- Opening Delimiter -

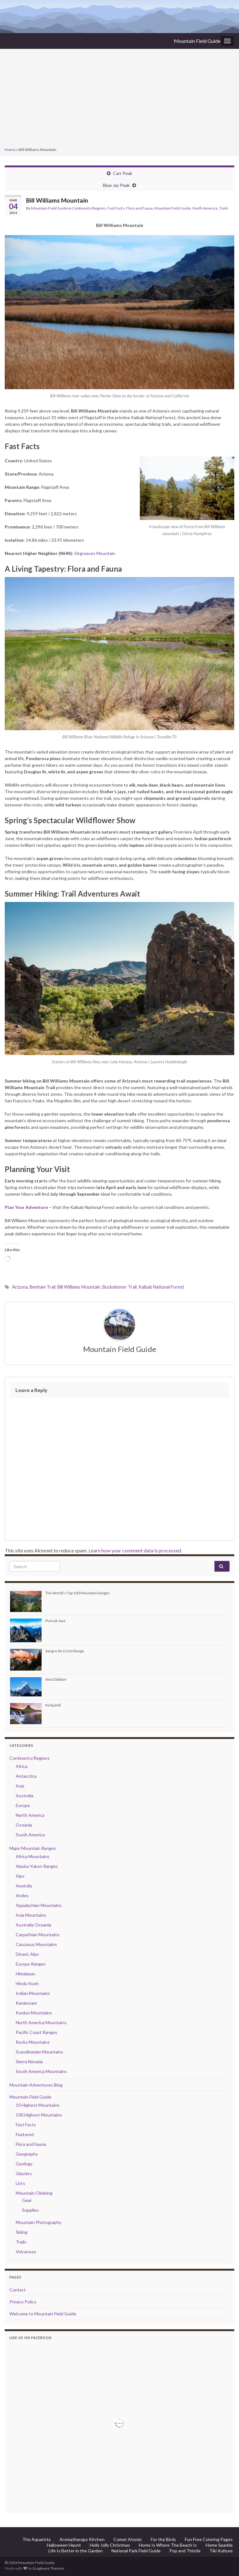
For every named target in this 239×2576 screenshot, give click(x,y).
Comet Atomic (127, 2539)
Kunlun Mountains (34, 2012)
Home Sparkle (219, 2545)
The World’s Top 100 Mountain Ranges (77, 1593)
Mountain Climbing (34, 2193)
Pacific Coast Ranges (36, 2032)
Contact (17, 2289)
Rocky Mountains (33, 2042)
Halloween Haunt (64, 2545)
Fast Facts (115, 208)
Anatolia (24, 1885)
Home (10, 149)
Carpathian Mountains (38, 1934)
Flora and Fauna (139, 208)
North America (205, 208)
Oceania (24, 1825)
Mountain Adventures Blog (36, 2085)
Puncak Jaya (55, 1620)
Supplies (30, 2210)
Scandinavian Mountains (39, 2051)
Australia (24, 1795)
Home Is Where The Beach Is (168, 2545)
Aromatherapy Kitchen (82, 2539)
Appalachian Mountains (39, 1905)
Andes (22, 1895)
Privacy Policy (22, 2301)
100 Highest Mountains (39, 2114)
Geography (27, 2154)
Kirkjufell (53, 1705)
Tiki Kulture (221, 2550)
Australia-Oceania (33, 1924)
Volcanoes (26, 2251)
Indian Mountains (33, 1993)
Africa (21, 1766)
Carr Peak (122, 173)
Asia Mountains (31, 1915)
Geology (24, 2163)
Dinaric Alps (27, 1954)
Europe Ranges (31, 1964)
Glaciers (24, 2173)
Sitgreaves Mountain (94, 553)
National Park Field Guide (136, 2550)
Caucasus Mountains (36, 1944)
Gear (27, 2200)
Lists (20, 2183)
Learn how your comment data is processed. (135, 1550)
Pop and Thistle (185, 2550)
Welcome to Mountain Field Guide (42, 2313)
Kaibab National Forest (161, 1287)
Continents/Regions (89, 208)
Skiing (21, 2232)
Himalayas (25, 1973)
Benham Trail (42, 1287)
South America (30, 1834)
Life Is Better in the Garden (75, 2550)
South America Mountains (41, 2071)
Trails (223, 208)
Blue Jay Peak (116, 185)
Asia (20, 1785)
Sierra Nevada (29, 2061)
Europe (23, 1805)
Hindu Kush (27, 1983)
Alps (20, 1876)
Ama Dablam (55, 1679)
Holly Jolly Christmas (110, 2545)
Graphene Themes (48, 2568)
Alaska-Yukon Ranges (37, 1866)
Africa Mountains (32, 1856)
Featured (25, 2134)
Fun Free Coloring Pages (209, 2539)
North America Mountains (41, 2022)
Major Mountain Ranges (32, 1848)
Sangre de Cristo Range (64, 1651)
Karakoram (26, 2003)
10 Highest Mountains (38, 2105)
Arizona (20, 1287)
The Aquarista (36, 2539)
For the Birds (163, 2539)
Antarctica (26, 1776)
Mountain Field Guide (197, 41)
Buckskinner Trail (119, 1287)
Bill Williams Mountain (78, 1287)
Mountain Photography (38, 2222)
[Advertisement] (119, 99)
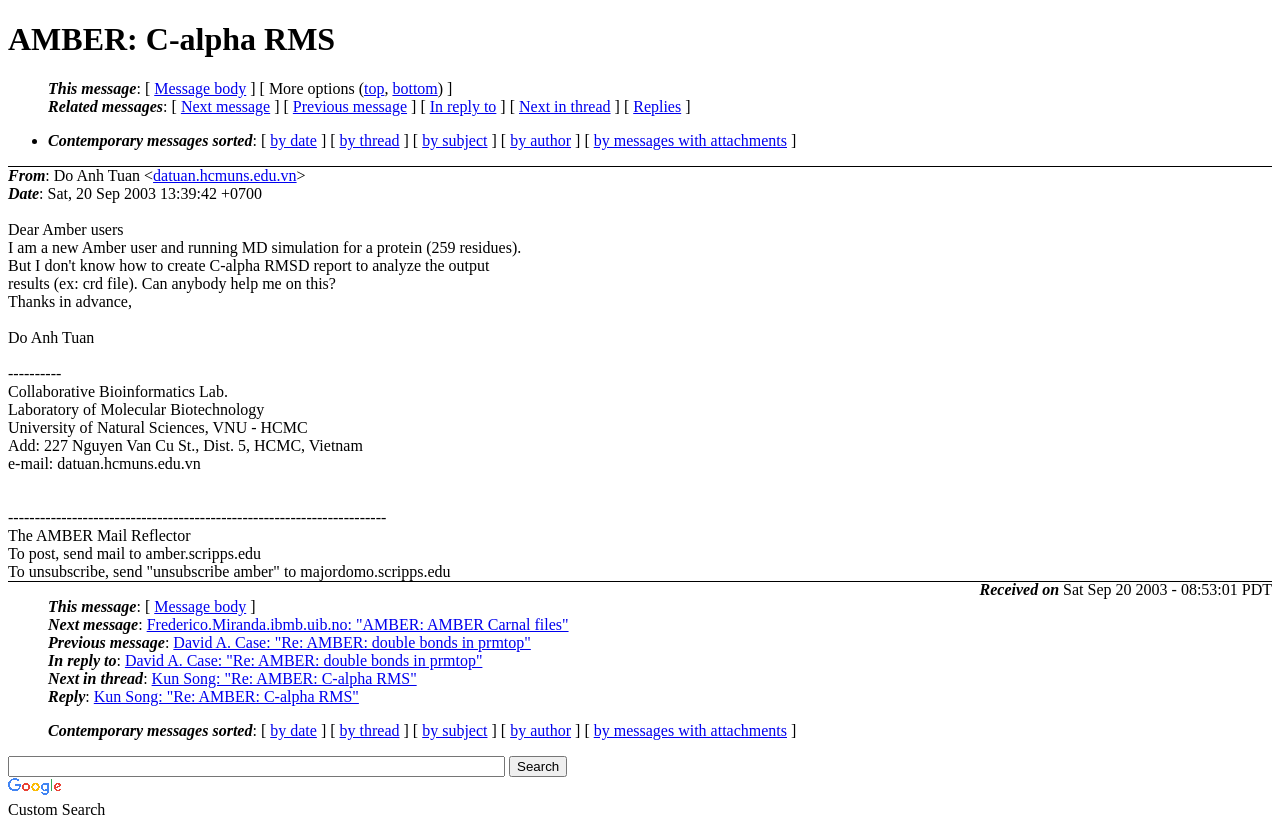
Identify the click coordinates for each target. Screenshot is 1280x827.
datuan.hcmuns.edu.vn (225, 175)
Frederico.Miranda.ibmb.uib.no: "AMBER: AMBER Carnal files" (358, 624)
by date (293, 140)
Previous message (350, 106)
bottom (414, 88)
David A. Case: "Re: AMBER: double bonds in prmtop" (352, 642)
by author (540, 140)
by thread (370, 140)
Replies (657, 106)
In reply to (463, 106)
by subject (454, 140)
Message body (200, 88)
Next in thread (565, 106)
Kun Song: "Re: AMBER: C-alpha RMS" (284, 678)
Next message (225, 106)
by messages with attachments (690, 140)
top (374, 88)
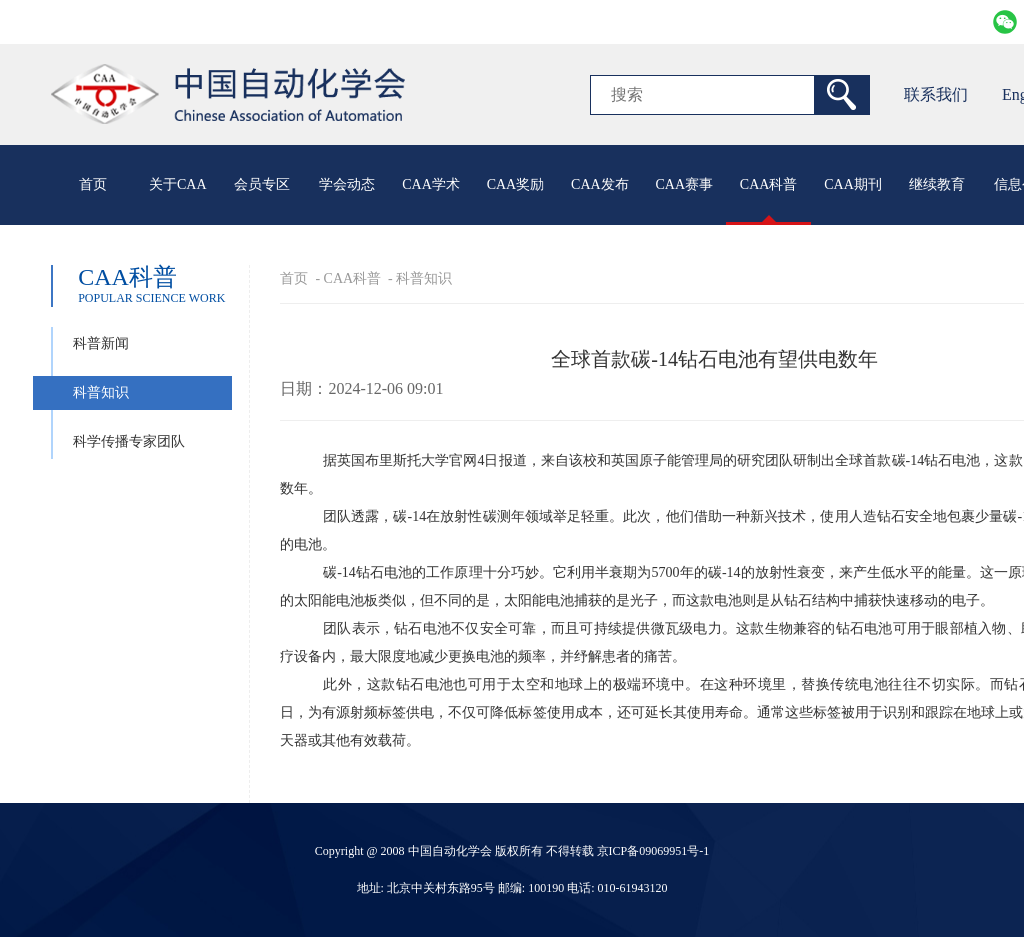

- Closing Delimiter -

[Exercise details] Retype the entries above exactly. Stop after the line containing "Supplies (30, 2210)", and omit the pictures.

[Solution to the exercise]
For every named target in this 239×2576 screenshot, give click(x,y).
Comet Atomic (127, 2539)
Kunlun Mountains (34, 2012)
Home Sparkle (219, 2545)
The World’s Top 100 Mountain Ranges (77, 1593)
Mountain Climbing (34, 2193)
Pacific Coast Ranges (36, 2032)
Contact (17, 2289)
Rocky Mountains (33, 2042)
Halloween Haunt (64, 2545)
Fast Facts (115, 208)
Anatolia (24, 1885)
Home (10, 149)
Carpathian Mountains (38, 1934)
Flora and Fauna (139, 208)
North America (205, 208)
Oceania (24, 1825)
Mountain Adventures Blog (36, 2085)
Puncak Jaya (55, 1620)
Supplies (30, 2210)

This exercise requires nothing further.